Foto :Presiden Asosiasi Doktor Hukum Indonesia (ADHI) Dr Yetti Suciaty, SH MBA bersama Ketua DPR Bambang Soesatyo (koleksi pribadi)
EDITOR.ID, Jakarta,- Presiden Asosiasi Doktor Hukum Indonesia (ADHI) Dr Yetti Suciaty, SH MBA mendukung permintaan Presiden Joko Widodo kepada DPR RI agar menunda dulu pengesahan Rancangan Undang-Undang Kitab Undang-Undang Hukum Pidana (RUU KUHP). Alasan Yetti, karena masih banyak materi pasal di dalam RUU KUHP yang menimbulkan pro kontra dan kontroversial karena tidak mencerminkan keadilan bagi seluruh rakyat Indonesia.
“Saya sependapat dengan Bapak Presiden bahwa pengesahan RUU KUHP ini ditunda dulu, dikaji dulu dan dilahirkan dengan semangat keadilan yang menyeluruh bukan untuk kepentingan politik kelompok masyarakat tertentu,” ujar Yetti dalam keterangan tertulisnya di Jakarta, Senin (23/9/2019)
Dr Yetti mengingatkan kepada penyusun RUU KUHP dan DPR bahwa masyarakat Indonesia ini heterogen dan saling menghormati, bertoleransi dan mengembangkan keberagaman.

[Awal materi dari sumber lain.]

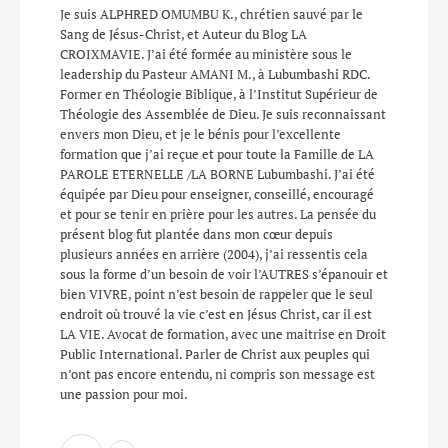
Je suis ALPHRED OMUMBU K., chrétien sauvé par le
Sang de Jésus-Christ, et Auteur du Blog LA
CROIXMAVIE. J’ai été formée au ministère sous le
leadership du Pasteur AMANI M., à Lubumbashi RDC.
Former en Théologie Biblique, à l’Institut Supérieur de
Théologie des Assemblée de Dieu. Je suis reconnaissant
envers mon Dieu, et je le bénis pour l’excellente
formation que j’ai reçue et pour toute la Famille de LA
PAROLE ETERNELLE /LA BORNE Lubumbashi. J’ai été
équipée par Dieu pour enseigner, conseillé, encouragé
et pour se tenir en prière pour les autres. La pensée du
présent blog fut plantée dans mon cœur depuis
plusieurs années en arrière (2004), j’ai ressentis cela
sous la forme d’un besoin de voir l’AUTRES s’épanouir et
bien VIVRE, point n’est besoin de rappeler que le seul
endroit où trouvé la vie c’est en Jésus Christ, car il est
LA VIE. Avocat de formation, avec une maitrise en Droit
Public International. Parler de Christ aux peuples qui
n’ont pas encore entendu, ni compris son message est
une passion pour moi.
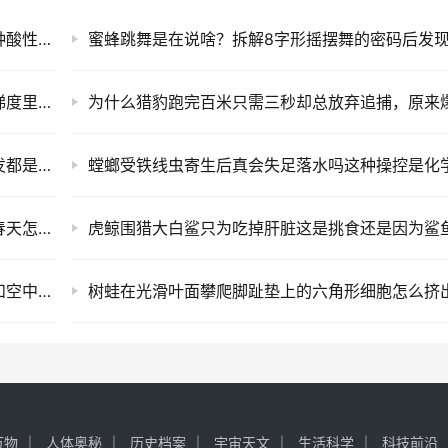
为何针叶林落叶形成的腐殖质会使土壤变酸这种酸性环境对哪些植物有益？
黄石公园大棱镜温泉边缘彩虹色是怎样由温度梯度里不同耐热菌群渲染而成？
北极熊的皮毛看起来是白色难道其实每一根毛发都是透明中空用于聚光？
冬眠的蛙被冻得跟冰棍一样硬但心跳完全停跳春天怎么重新恢复呼吸？
狐獴哨兵放哨时发出不同叫声是面对地面天敌和空中猛禽有不同警报词汇吗？
万物
人体奥秘
历史档案
宇宙天文
生活科学
科技前沿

“Sehingga jika dalam penyusunan Undang-Undang yang nantinya bersifat mengatur dan memaksa hak hidup rakyat Indonesia, tetapi negara hanya berpedoman dan menggunakan referensi dari satu sumber hukum agama, maka keadilan hakiki itu sulit didapatkan,” katanya.

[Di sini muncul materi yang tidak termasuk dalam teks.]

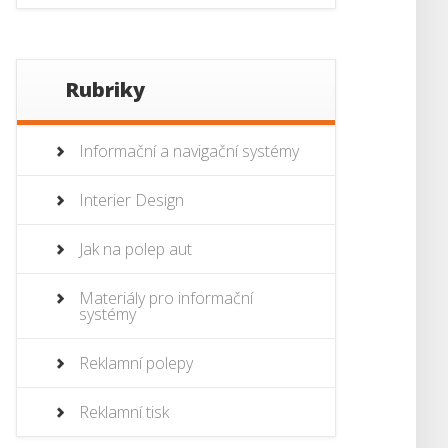
Rubriky
Informační a navigační systémy
Interier Design
Jak na polep aut
Materiály pro informační
systémy
Reklamní polepy
Reklamní tisk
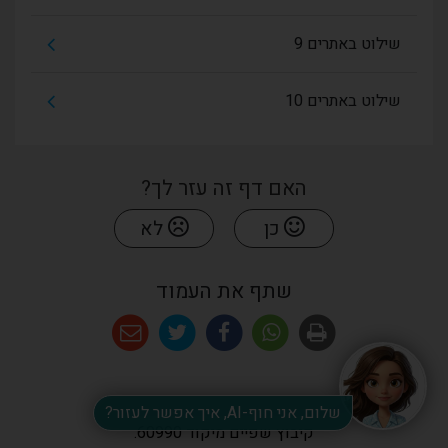
שילוט באתרים 9
שילוט באתרים 10
האם דף זה עזר לך?
כן
לא
שתף את העמוד
שלום, אני חוף-AI, איך אפשר לעזור?
קיבוץ שפיים מיקוד 60990.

Presiden ADHI meminta Presiden Joko Widodo membuka ruang pembahasan yang lebih luas dalam forum kajian, dengar pendapat, sosialisasi untuk mendapatkan masukan dari berbagai kalangan masyarakat.
“Jangan sampai RUU KUHP hanya diketahui dan dibahas segelintir elit politik di DPR, nanti konteksnya akan lebih pada kepentingan politik, menurut pendapat dan saran saya sebaiknya Negara melibatkan semua stakeholder yang mewakili kepentingan publik secara independen dan idealis,” katanya.
Yetti meminta pasal-pasal kontroversial yang ditolak publik sebaiknya dibahas dan diperdebatkan melalui ruang akademis dengan melibatkan pakar hukum dari berbagai kalangan secara utuh untuk memberikan sumbangan pemikirannya.
“Perlu dibuat semacam Simposium yang menghasilkan karya pemikiran yang lebih luas dan utuh yang melibatkan pakar hukum yang tidak terkontaminasi kepentingan tertentu,” kata pengurus HIPMI ini.
Sehingga bisa lahir pasal dan aturan yang bisa diterima oleh semua publik karena dalam penyusunannya menggunakan akal sehat dan dengan hati atau kalbu.
Bukan dengan pola pemaksaan dan mengejar sesuatu yang belum tentu pandangannya tersebut adalah kebenaran.
“Kebenaran itu sifatnya subyektif, dari sudut dan siapa yang memandang, menurut A itu baik belum tentu menurut B baik, maka kita membuat jalan tengah bagaimana aturan dalam RUU KUHP bisa mengakomodasi semua,” tuturnya.